Input records:
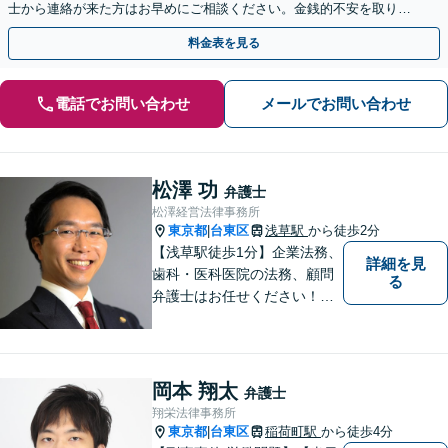
士から連絡が来た方はお早めにご相談ください。金銭的不安を取り除
けるようサポートいたします【御徒町・仲御徒町駅2分】
料金表を見る
電話でお問い合わせ
メールでお問い合わせ
松澤 功
弁護士
松澤経営法律事務所
東京都
台東区
浅草駅
から徒歩2分
|
【浅草駅徒歩1分】企業法務、
詳細を見
歯科・医科医院の法務、顧問
る
弁護士はお任せください！労
務問題・患者クレーム・企業
法務も対応【電話・メール相
談OK】【休日・夜間面談可】
岡本 翔太
弁護士
翔栄法律事務所
東京都
台東区
稲荷町駅
から徒歩4分
|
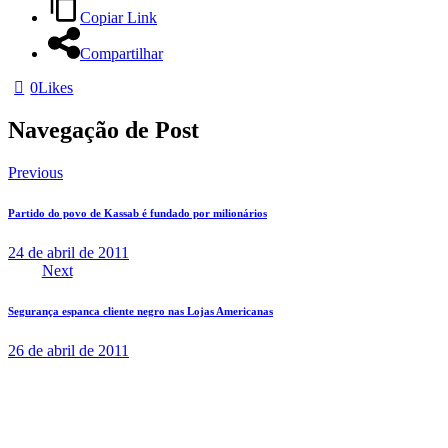
Copiar Link
Compartilhar
0
Likes
Navegação de Post
Previous
Partido do povo de Kassab é fundado por milionários
24 de abril de 2011
Next
Segurança espanca cliente negro nas Lojas Americanas
26 de abril de 2011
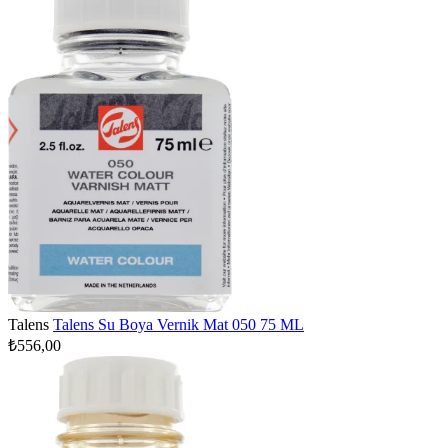
Talens
Talens Su Boya Vernik Mat 050 75 ML
₺556,00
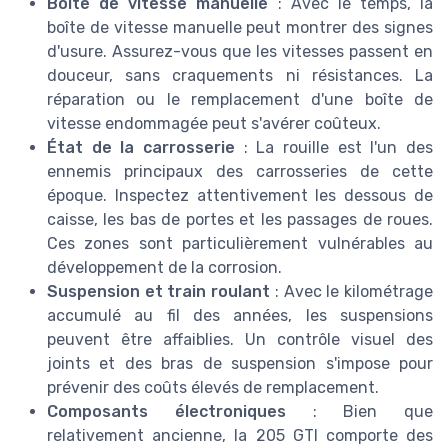
Boîte de vitesse manuelle
: Avec le temps, la
boîte de vitesse manuelle peut montrer des signes
d'usure. Assurez-vous que les vitesses passent en
douceur, sans craquements ni résistances. La
réparation ou le remplacement d'une boîte de
vitesse endommagée peut s'avérer coûteux.
État de la carrosserie
: La rouille est l'un des
ennemis principaux des carrosseries de cette
époque. Inspectez attentivement les dessous de
caisse, les bas de portes et les passages de roues.
Ces zones sont particulièrement vulnérables au
développement de la corrosion.
Suspension et train roulant
: Avec le kilométrage
accumulé au fil des années, les suspensions
peuvent être affaiblies. Un contrôle visuel des
joints et des bras de suspension s'impose pour
prévenir des coûts élevés de remplacement.
Composants électroniques
: Bien que
relativement ancienne, la 205 GTI comporte des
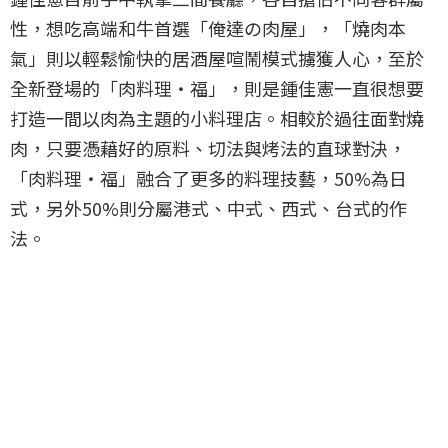
性，想吃高端和牛首選「俺達の肉屋」，「燒肉本
氣」則以輕鬆愉快的居酒屋喧鬧模式擄獲人心，至於
全新登場的「肉料理‧福」，則是鍾佳憲一直很想要
打造一間以肉為主題的小料理店。相較於過往面對燒
肉，只要憑藉好的原料、切法與烤法的直球對決，
「肉料理‧福」融合了更多的料理技藝，50%為日
式，另外50%則分屬港式、中式、西式、台式的作
法。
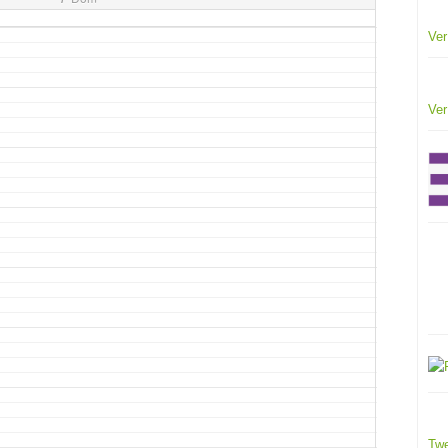
Ver
Ver
Twe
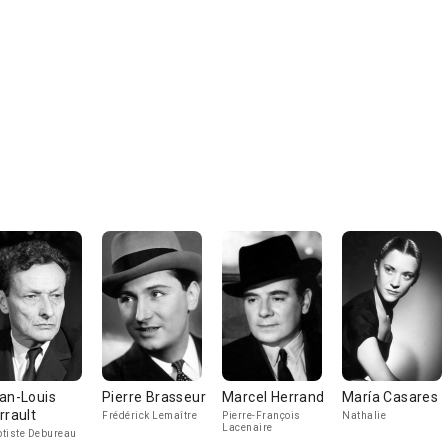
an-Louis
Pierre Brasseur
Marcel Herrand
María Casares
rrault
Frédérick Lemaître
Pierre-François
Nathalie
Lacenaire
tiste Debureau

What the task requires: Exactly the lines from the line with "caisse, les bas" through the last line of the listing, both included, should be extracted, and the pictures left behind.

Solution to this problem:
caisse, les bas de portes et les passages de roues.
Ces zones sont particulièrement vulnérables au
développement de la corrosion.
Suspension et train roulant
: Avec le kilométrage
accumulé au fil des années, les suspensions
peuvent être affaiblies. Un contrôle visuel des
joints et des bras de suspension s'impose pour
prévenir des coûts élevés de remplacement.
Composants électroniques
: Bien que
relativement ancienne, la 205 GTI comporte des
性，想吃高端和牛首選「俺達の肉屋」，「燒肉本
氣」則以輕鬆愉快的居酒屋喧鬧模式擄獲人心，至於
全新登場的「肉料理‧福」，則是鍾佳憲一直很想要
打造一間以肉為主題的小料理店。相較於過往面對燒
肉，只要憑藉好的原料、切法與烤法的直球對決，
「肉料理‧福」融合了更多的料理技藝，50%為日
式，另外50%則分屬港式、中式、西式、台式的作
法。
Ver
Ver
Twe
an-Louis
Pierre Brasseur
Marcel Herrand
María Casares
rrault
Frédérick Lemaître
Pierre-François
Nathalie
Lacenaire
tiste Debureau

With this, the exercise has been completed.